---------- Data shown ----------

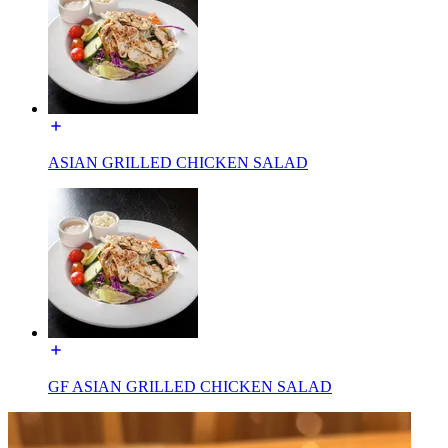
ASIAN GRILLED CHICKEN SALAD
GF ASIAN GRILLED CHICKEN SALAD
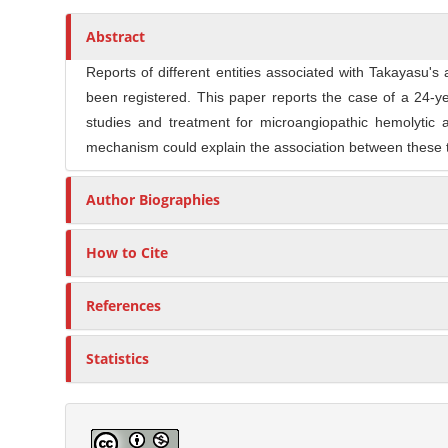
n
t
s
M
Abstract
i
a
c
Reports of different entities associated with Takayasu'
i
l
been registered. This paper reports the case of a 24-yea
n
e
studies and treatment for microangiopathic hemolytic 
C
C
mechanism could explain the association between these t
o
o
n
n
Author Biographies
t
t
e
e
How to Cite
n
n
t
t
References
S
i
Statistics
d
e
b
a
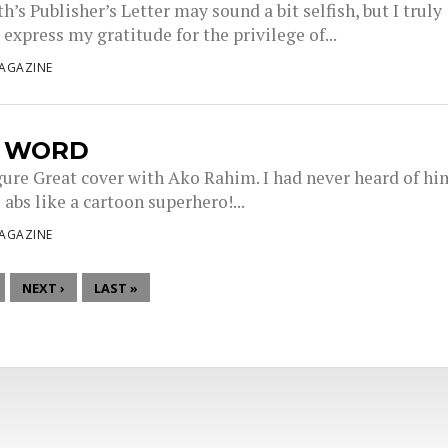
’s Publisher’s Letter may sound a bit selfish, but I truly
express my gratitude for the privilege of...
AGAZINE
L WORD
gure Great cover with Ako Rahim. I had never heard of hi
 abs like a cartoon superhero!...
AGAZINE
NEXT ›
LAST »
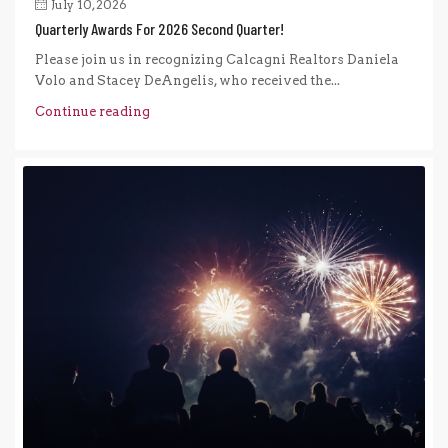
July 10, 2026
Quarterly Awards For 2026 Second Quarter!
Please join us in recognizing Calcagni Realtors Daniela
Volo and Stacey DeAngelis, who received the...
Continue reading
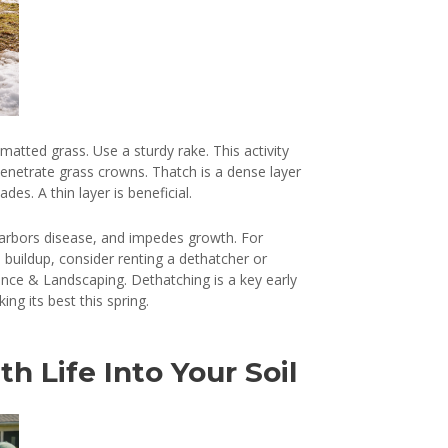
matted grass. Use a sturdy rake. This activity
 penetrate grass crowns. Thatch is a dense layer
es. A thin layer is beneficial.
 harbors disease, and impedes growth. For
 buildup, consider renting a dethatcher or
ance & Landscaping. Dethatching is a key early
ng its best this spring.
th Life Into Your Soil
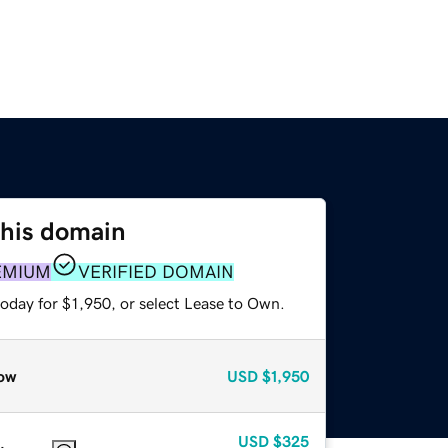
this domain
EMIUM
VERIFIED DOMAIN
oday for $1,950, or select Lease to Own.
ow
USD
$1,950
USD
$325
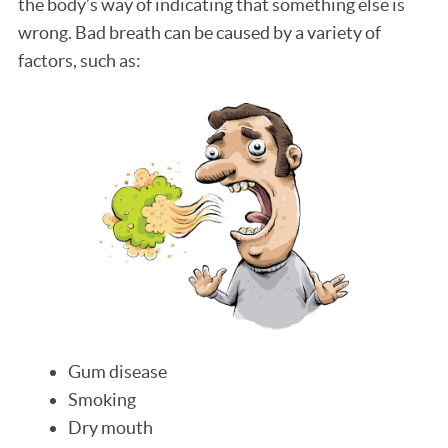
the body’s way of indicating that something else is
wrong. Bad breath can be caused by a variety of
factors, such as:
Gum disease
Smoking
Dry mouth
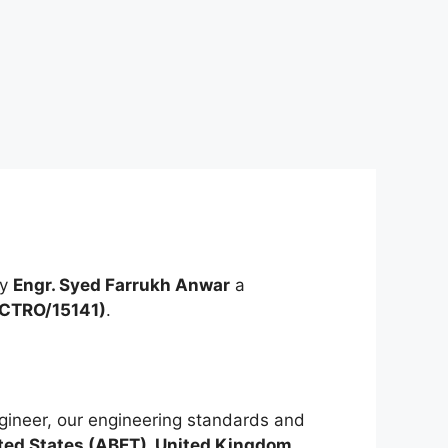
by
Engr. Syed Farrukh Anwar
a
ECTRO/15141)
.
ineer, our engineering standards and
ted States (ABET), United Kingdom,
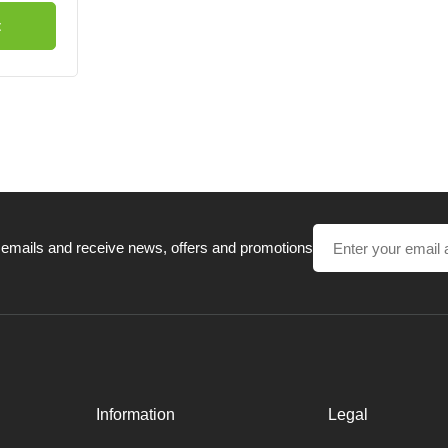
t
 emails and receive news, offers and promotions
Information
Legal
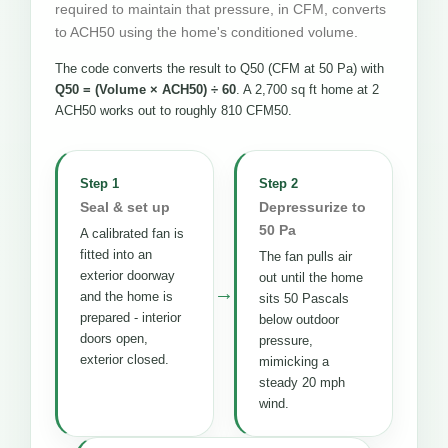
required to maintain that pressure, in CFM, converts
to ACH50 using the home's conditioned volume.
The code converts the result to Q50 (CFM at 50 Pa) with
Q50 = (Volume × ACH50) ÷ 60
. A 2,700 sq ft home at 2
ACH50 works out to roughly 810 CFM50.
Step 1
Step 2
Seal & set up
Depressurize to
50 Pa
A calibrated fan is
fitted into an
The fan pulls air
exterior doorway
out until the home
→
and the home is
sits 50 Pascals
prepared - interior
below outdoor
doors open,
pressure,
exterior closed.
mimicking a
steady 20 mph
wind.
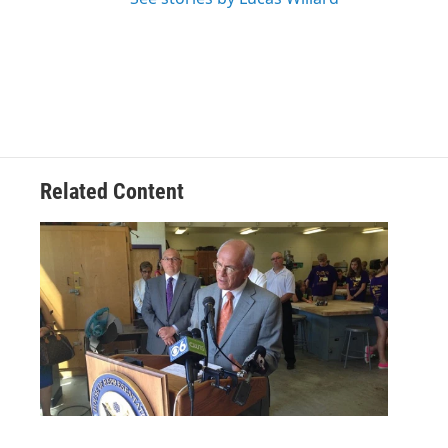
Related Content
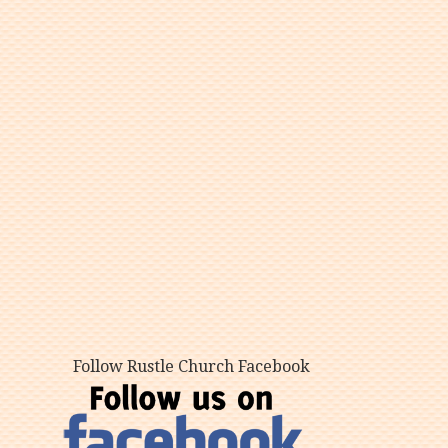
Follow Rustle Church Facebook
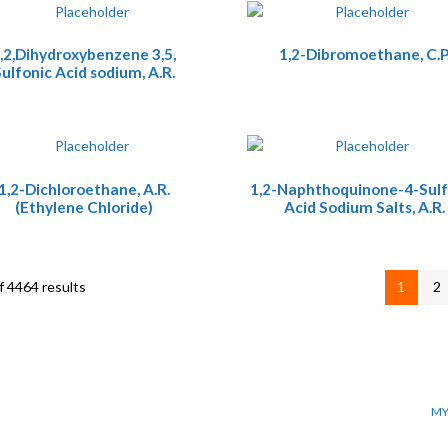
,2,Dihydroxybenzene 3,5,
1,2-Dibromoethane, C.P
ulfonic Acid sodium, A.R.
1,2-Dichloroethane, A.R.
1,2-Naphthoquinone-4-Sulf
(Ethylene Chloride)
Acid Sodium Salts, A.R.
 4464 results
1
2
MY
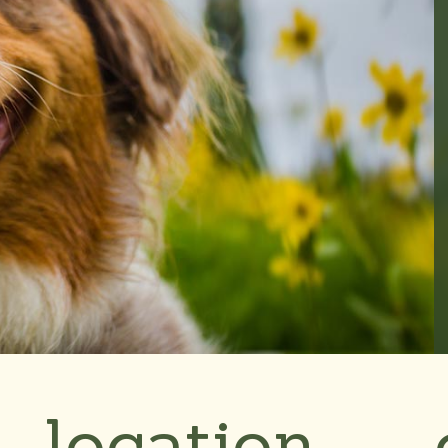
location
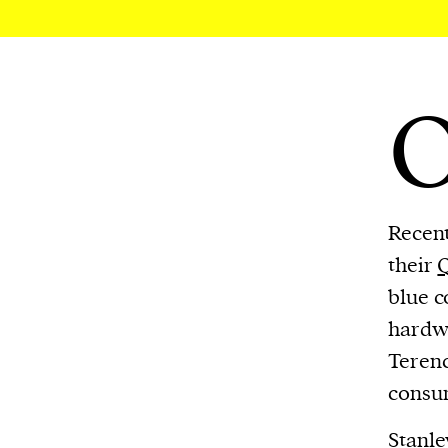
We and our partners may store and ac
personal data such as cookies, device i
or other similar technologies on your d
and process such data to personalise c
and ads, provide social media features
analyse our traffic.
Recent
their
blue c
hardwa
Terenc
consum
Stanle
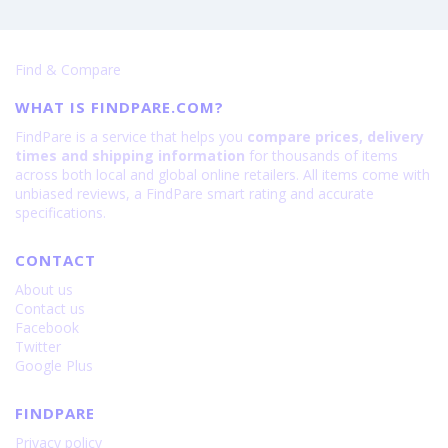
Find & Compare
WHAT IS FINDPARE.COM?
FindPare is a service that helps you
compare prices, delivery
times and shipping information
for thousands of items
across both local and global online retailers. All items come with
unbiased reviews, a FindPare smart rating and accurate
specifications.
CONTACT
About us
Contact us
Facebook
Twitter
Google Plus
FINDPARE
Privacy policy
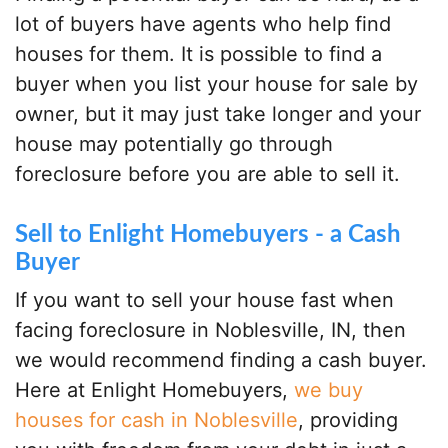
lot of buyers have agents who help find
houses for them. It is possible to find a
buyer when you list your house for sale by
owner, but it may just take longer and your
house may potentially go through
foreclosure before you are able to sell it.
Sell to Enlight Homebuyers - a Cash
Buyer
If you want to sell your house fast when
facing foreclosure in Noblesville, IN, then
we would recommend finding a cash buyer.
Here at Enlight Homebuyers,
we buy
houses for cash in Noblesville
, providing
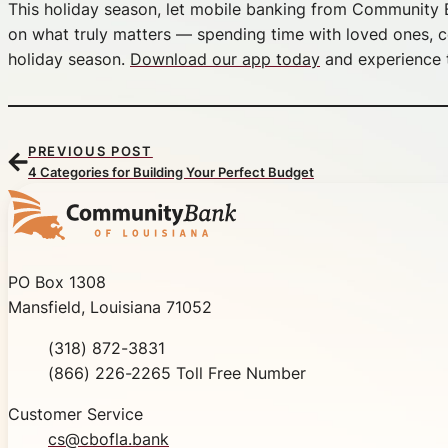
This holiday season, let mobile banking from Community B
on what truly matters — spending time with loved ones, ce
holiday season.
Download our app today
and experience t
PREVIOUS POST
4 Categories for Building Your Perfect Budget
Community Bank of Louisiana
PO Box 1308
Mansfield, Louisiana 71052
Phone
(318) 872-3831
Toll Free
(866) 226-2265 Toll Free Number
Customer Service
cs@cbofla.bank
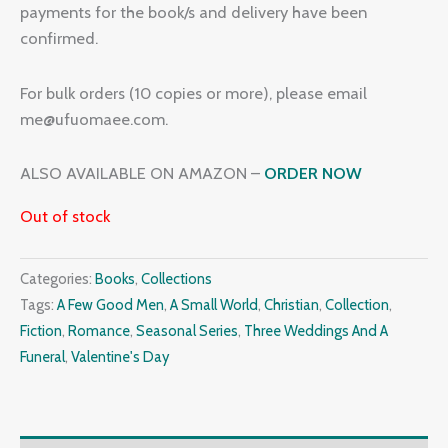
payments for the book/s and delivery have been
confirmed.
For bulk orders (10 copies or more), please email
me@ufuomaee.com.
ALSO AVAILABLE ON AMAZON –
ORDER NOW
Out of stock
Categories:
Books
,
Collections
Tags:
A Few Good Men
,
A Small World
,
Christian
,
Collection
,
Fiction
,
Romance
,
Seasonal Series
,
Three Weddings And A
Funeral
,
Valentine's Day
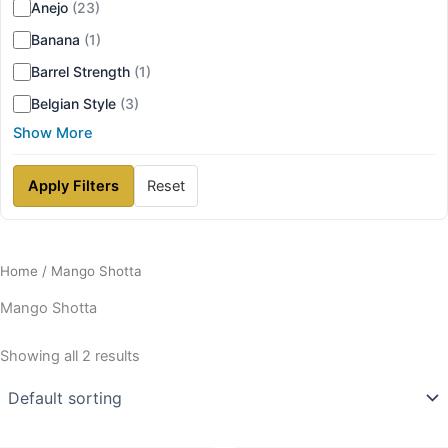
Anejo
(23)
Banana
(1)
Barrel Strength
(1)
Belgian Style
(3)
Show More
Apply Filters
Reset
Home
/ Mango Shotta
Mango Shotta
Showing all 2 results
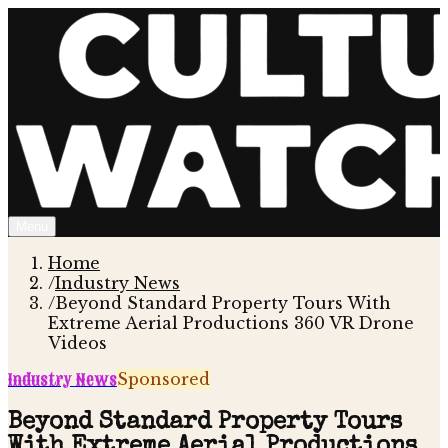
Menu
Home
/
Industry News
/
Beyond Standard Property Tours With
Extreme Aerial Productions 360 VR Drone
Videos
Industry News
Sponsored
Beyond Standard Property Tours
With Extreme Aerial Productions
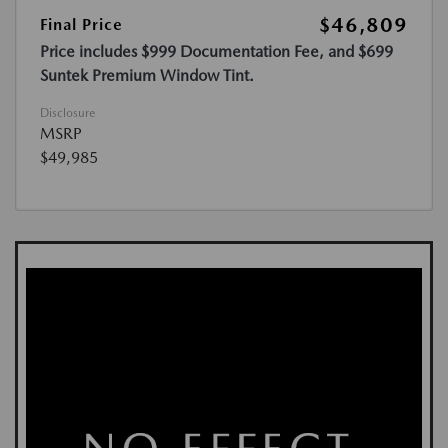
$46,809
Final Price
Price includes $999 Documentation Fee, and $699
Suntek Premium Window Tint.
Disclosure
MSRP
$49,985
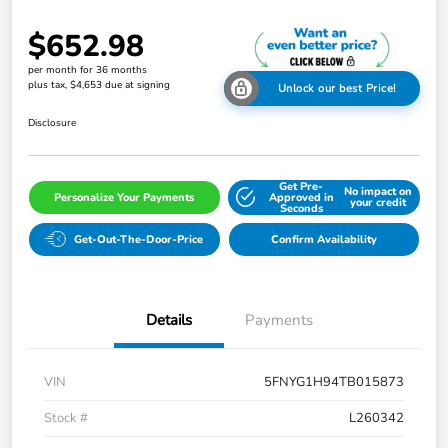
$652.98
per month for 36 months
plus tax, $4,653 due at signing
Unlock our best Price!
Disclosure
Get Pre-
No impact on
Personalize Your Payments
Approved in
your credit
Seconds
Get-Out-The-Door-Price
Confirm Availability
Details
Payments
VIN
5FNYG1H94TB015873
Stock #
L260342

----------

## Exercise
All lines of the records above with the word "Productions" in them are to be copied.

## Result of this task
Extreme Aerial Productions 360 VR Drone
With Extreme Aerial Productions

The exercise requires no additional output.